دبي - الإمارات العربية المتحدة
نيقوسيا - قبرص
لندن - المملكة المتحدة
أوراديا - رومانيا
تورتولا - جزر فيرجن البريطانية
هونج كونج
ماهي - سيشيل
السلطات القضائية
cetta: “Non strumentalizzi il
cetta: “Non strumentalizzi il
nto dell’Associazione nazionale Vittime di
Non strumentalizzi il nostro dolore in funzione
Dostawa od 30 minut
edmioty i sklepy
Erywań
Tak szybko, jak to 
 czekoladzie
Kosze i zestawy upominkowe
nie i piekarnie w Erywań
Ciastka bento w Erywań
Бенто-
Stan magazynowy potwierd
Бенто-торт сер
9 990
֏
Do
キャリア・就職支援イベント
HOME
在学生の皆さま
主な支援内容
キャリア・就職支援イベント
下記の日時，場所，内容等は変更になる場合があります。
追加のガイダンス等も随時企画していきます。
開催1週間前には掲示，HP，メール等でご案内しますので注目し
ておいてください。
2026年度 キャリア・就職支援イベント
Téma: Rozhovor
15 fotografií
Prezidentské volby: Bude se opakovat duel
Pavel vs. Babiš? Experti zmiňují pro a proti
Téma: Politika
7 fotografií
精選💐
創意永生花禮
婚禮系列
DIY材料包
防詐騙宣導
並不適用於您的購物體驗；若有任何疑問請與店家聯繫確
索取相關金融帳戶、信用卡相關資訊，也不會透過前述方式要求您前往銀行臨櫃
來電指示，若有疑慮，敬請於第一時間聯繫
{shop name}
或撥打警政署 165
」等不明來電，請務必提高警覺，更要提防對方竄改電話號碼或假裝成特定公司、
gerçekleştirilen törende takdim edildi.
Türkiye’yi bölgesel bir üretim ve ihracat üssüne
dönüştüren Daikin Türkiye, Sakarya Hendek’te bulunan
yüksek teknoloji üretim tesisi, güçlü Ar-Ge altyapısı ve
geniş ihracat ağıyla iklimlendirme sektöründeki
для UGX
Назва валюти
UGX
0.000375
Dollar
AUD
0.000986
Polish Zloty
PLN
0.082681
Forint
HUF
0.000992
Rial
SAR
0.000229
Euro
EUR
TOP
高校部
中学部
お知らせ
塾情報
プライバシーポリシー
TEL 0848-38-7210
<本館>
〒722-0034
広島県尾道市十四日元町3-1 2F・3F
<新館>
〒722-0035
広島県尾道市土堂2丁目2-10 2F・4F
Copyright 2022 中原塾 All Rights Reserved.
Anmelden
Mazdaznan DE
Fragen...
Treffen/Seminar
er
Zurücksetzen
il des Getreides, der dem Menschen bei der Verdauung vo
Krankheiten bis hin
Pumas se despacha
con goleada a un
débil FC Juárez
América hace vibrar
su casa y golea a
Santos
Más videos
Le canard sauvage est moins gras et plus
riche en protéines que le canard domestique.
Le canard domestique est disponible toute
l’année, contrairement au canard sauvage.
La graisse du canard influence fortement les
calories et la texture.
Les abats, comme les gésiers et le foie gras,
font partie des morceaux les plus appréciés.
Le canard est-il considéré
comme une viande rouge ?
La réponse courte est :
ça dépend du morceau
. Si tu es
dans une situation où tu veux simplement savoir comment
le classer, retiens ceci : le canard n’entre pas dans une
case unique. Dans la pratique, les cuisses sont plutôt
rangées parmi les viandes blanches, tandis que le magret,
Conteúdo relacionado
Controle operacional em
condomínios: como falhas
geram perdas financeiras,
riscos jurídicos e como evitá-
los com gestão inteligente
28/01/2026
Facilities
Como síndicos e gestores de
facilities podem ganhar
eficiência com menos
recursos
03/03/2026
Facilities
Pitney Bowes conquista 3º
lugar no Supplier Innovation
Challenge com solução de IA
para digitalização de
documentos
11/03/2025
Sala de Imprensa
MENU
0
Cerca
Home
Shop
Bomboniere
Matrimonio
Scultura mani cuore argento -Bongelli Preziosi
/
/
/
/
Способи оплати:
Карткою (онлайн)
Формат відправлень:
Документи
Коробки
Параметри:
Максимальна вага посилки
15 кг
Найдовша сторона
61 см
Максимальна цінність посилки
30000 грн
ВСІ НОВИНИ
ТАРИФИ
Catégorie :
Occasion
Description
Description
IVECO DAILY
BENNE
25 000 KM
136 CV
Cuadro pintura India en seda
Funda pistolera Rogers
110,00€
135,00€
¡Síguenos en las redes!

━━━

Required work: The expected answer is an exact copy of the lines above, beginning at the line with "riche en protéines que le canard domestique." and ending at the line with "font partie des morceaux les plus appréciés.", with both ends in.

Response to this task:
riche en protéines que le canard domestique.
Le canard domestique est disponible toute
l’année, contrairement au canard sauvage.
La graisse du canard influence fortement les
calories et la texture.
Les abats, comme les gésiers et le foie gras,
font partie des morceaux les plus appréciés.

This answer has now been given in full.